- Posted by redglue
- On May 4, 2019
- 0 Comments
- big data, databricks, open source
We work with Databricks, a lot, so the recent news from the Spark creators are for us a great step in the right direction.
Databricks is an analytics cloud platform only. It is not available on-premises and some of their great features were not opensource. While this is ok for some customers, for other customers it is difficult to stay locked-in to some of their features.
Recently Databricks announced that at Spark AI Summit that Databricks Delta Lake project goes opensource.
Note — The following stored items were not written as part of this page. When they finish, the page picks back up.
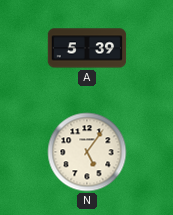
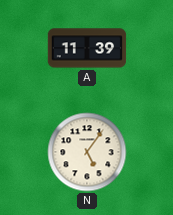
A: 5:39 -> 11:39
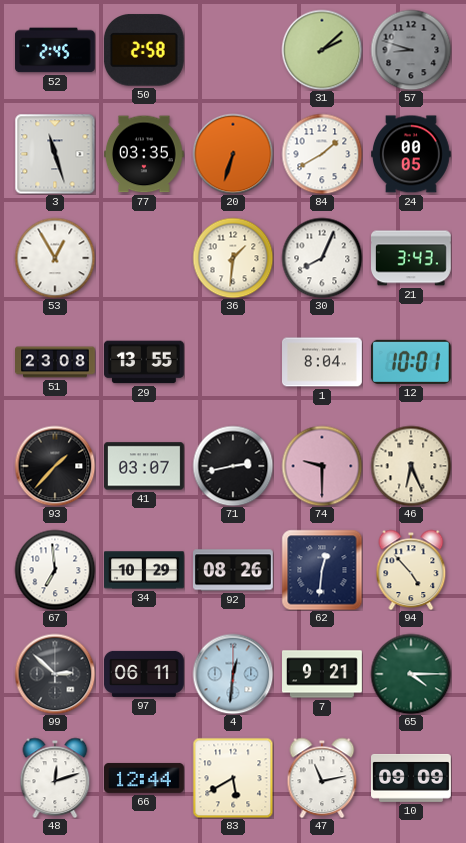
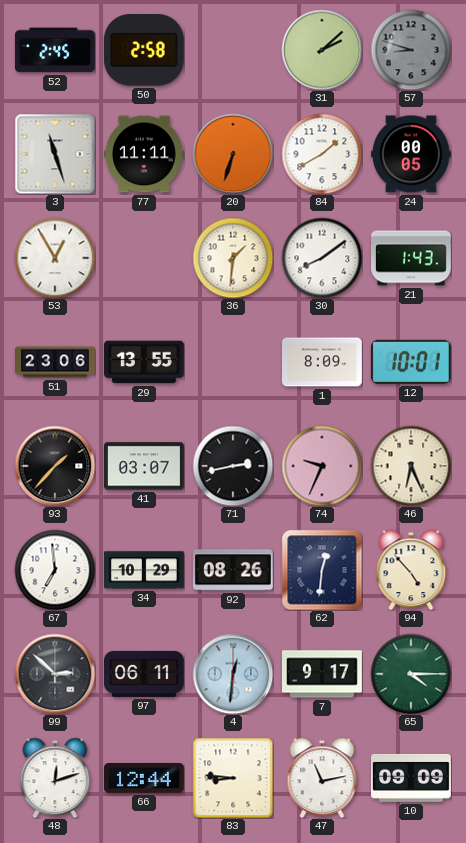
77: 03:35 -> 11:11
30: 8:04 -> 8:09
21: 3:43 -> 1:43
51: 23:08 -> 23:06
1: 8:04 -> 8:09
74: 9:30 -> 9:34
7: 9:21 -> 9:17
83: 5:40 -> 8:46
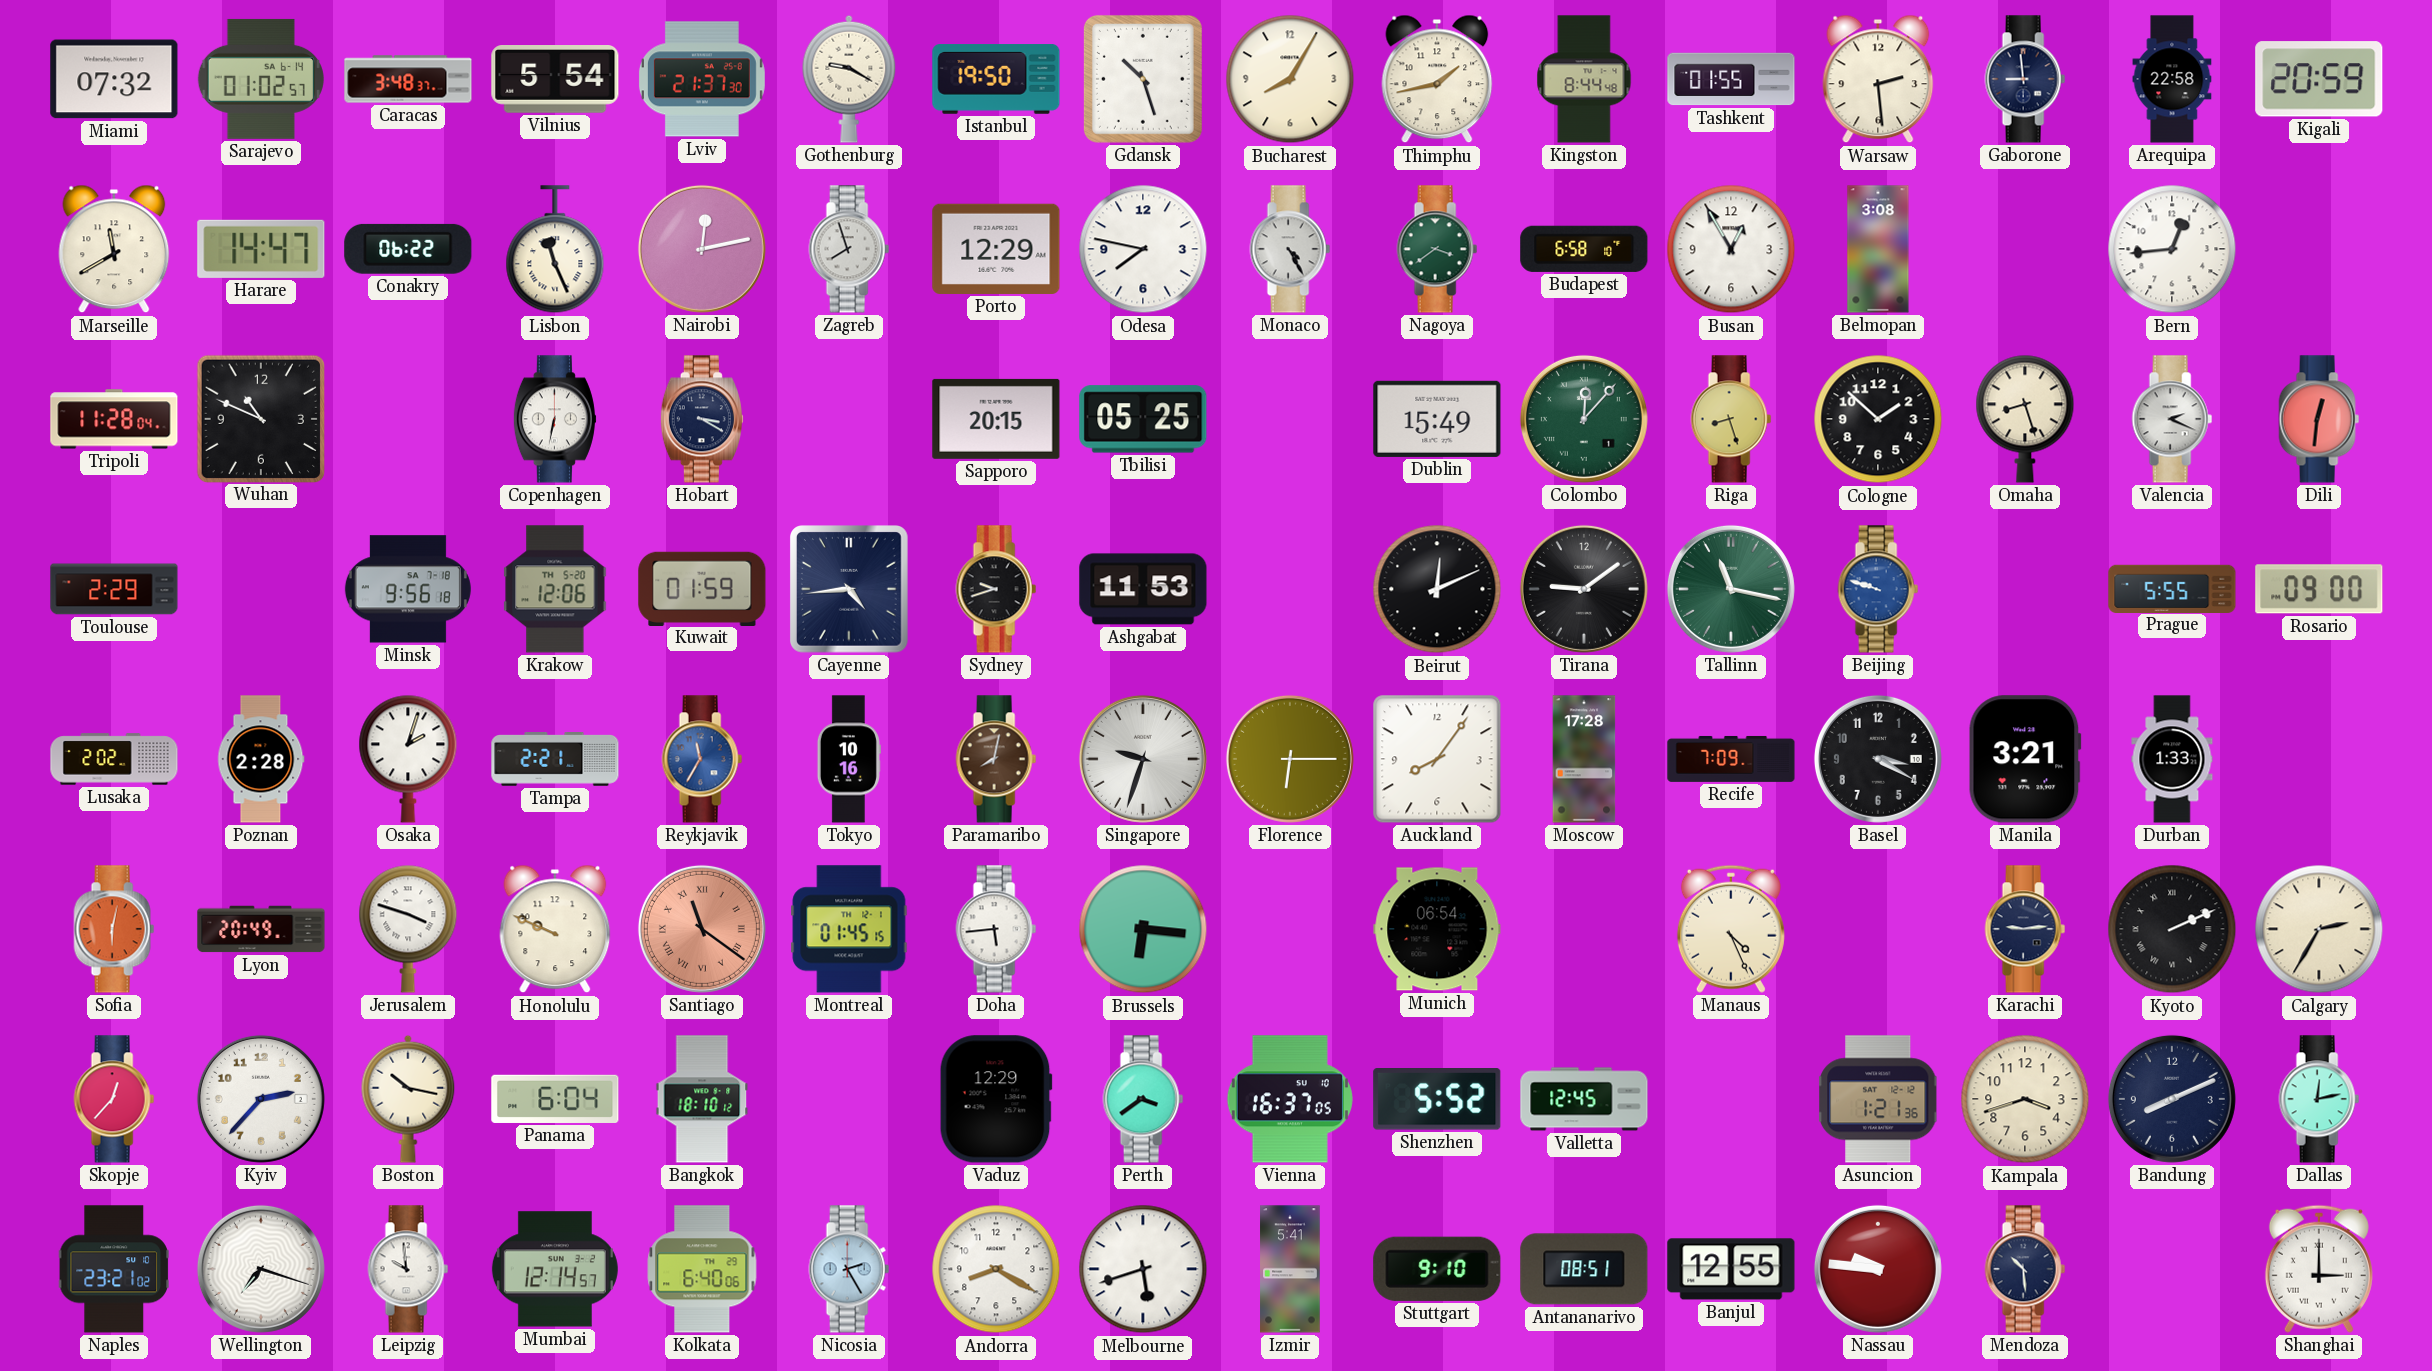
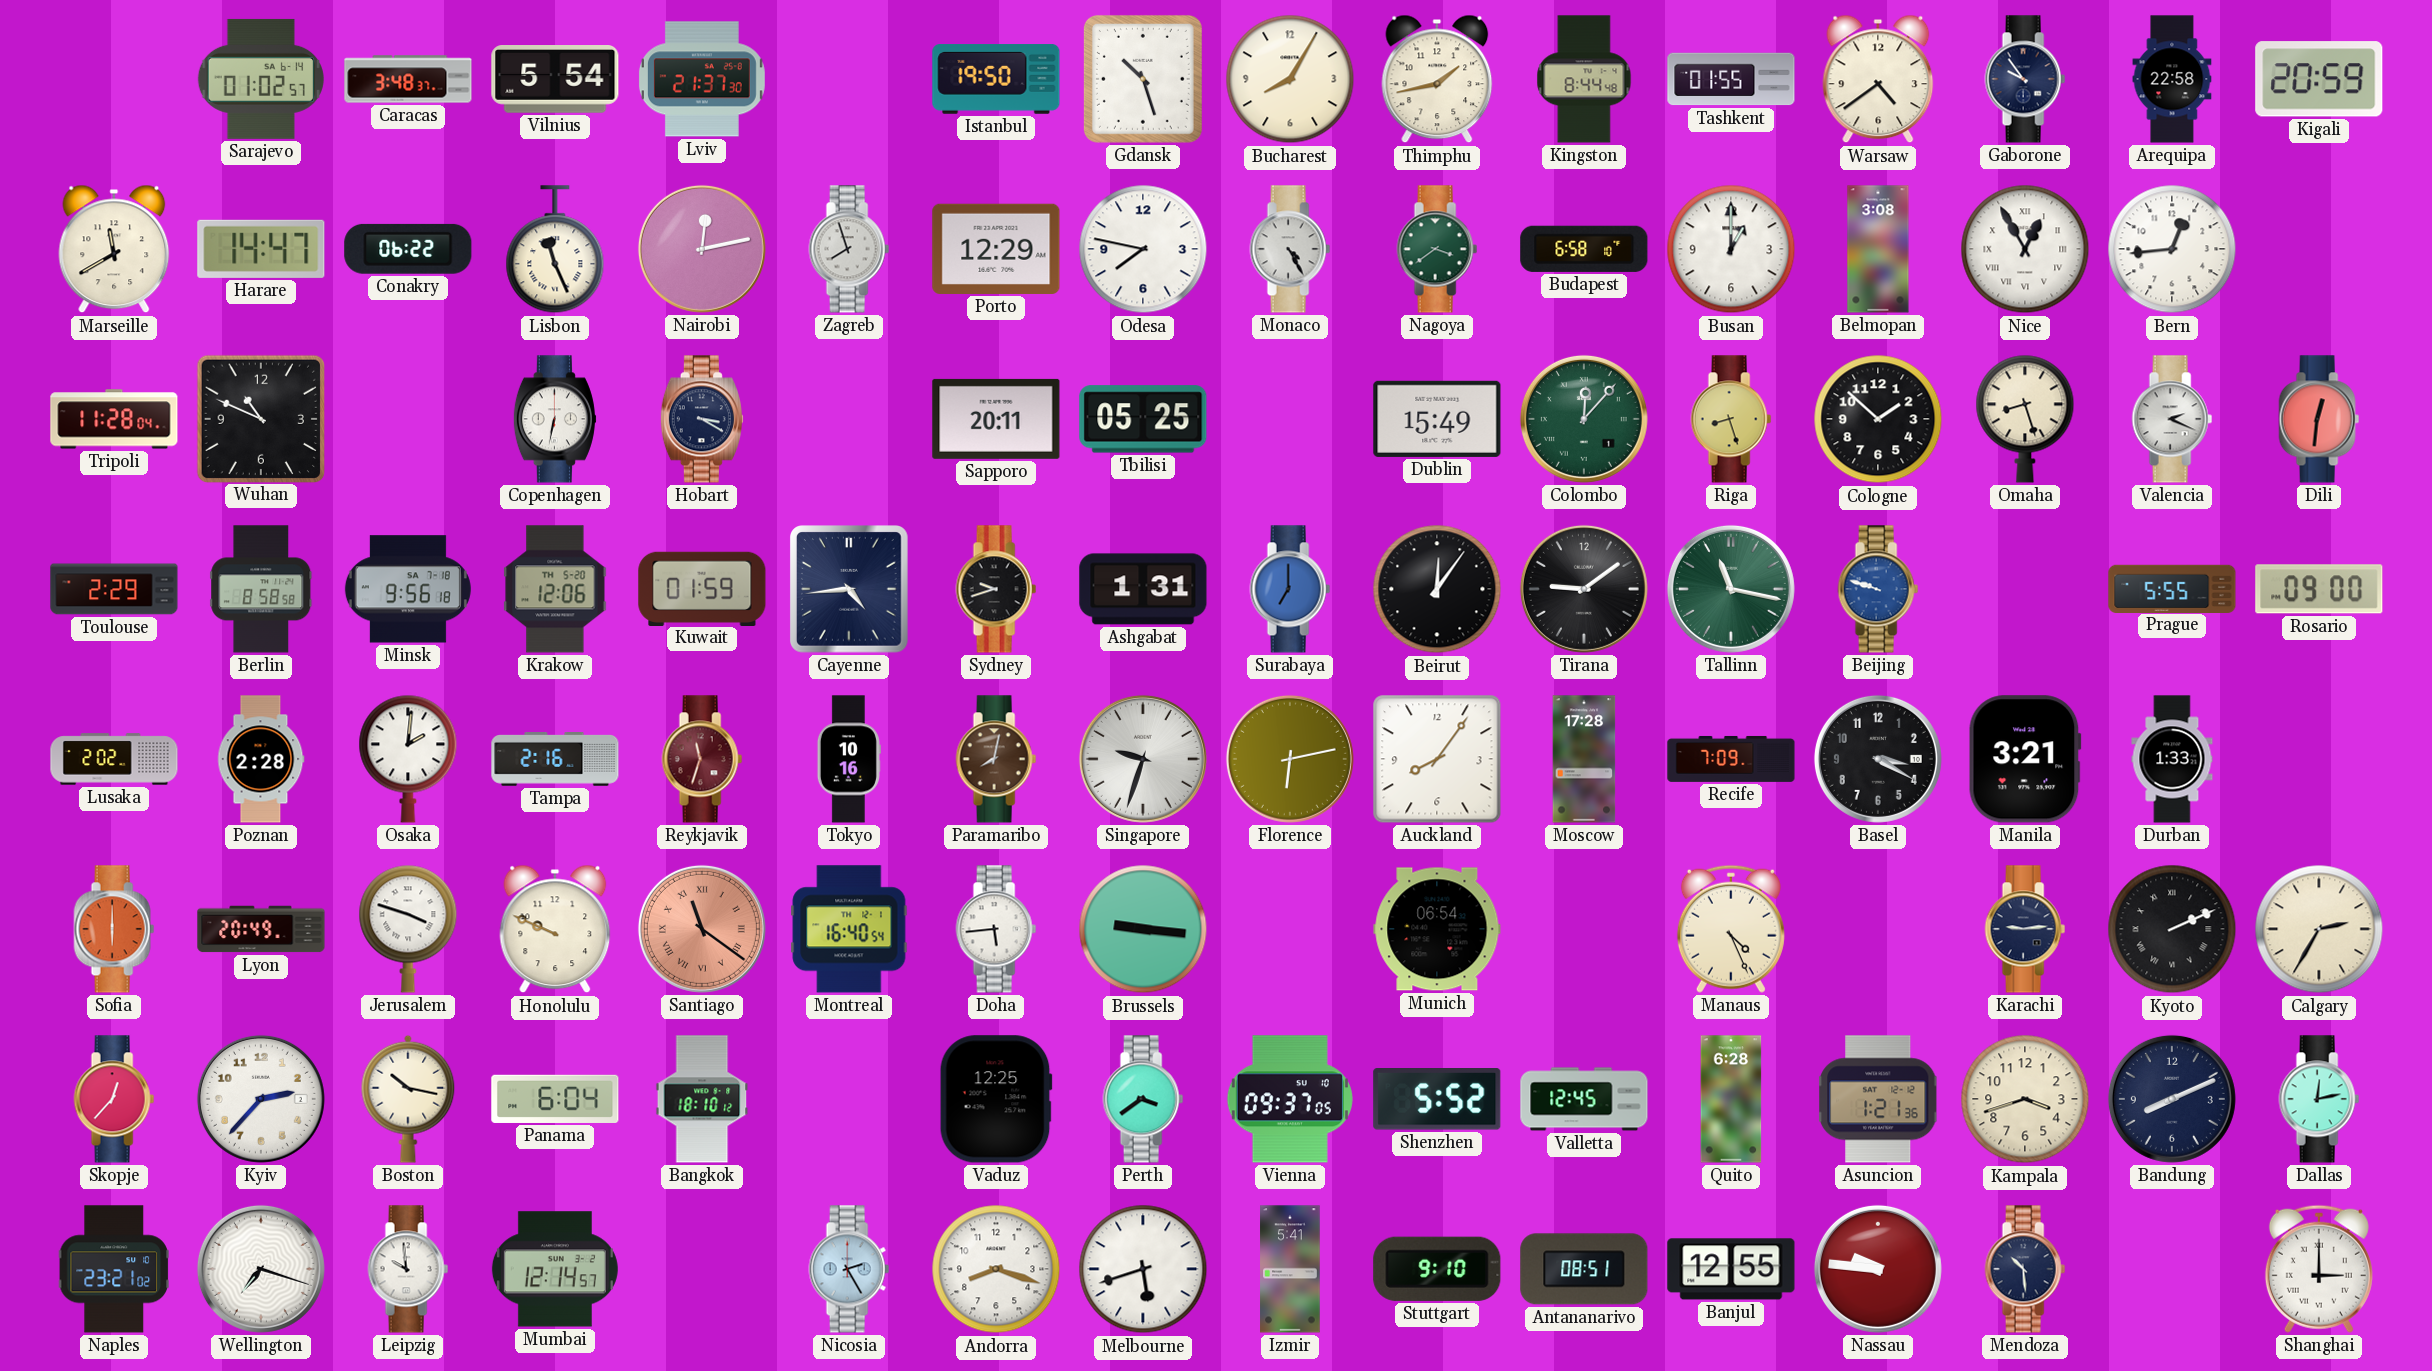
Miami: 07:32 -> none
Gothenburg: 9:20 -> none
Warsaw: 2:29 -> 4:39
Gaborone: 8:59 -> 9:54
Busan: 12:55 -> 1:00
Nice: none -> 12:55
Sapporo: 20:15 -> 20:11
Berlin: none -> 8:58
Ashgabat: 11:53 -> 1:31
Surabaya: none -> 7:00
Beirut: 12:11 -> 12:06
Osaka: 2:03 -> 2:01
Tampa: 2:21 -> 2:16
Reykjavik: 11:35 -> 11:33
Reykjavik dial: blue -> burgundy
Florence: 6:15 -> 6:13
Sofia: 6:02 -> 6:00
Montreal: 01:45 -> 16:40
Brussels: 6:16 -> 9:16
Vaduz: 12:29 -> 12:25
Vienna: 16:37 -> 09:37
Quito: none -> 6:28
Kolkata: 6:40 -> none
Andorra: 8:20 -> 8:18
This is major news for all (like us) support the opensource community.
Some of the issues solved by Databricks Delta are:
- ACID transactions
- Data versioning and time travel
- Ability to write batch and streaming directly
- Support for DML (Update, Delete, Merge)
- Schema validation and management
For those Data Architects reading this this is major news, because only they know how difficult is to build a Datalake with decent reliability and performance.
Eventually Databricks Delta will receive some “pull requests” from data community and some other vendors (looking at you, Cloudera) start to integrate in the Hadoop distributions.
In other news from Spark AI Summit, Databricks announced the project Koalas, it is basically porting Pandas Dataframe APIs on top of Spark, so you can deploy your already “one-computer” code to a distributed computing platform like Spark.
Happy hacking and coding!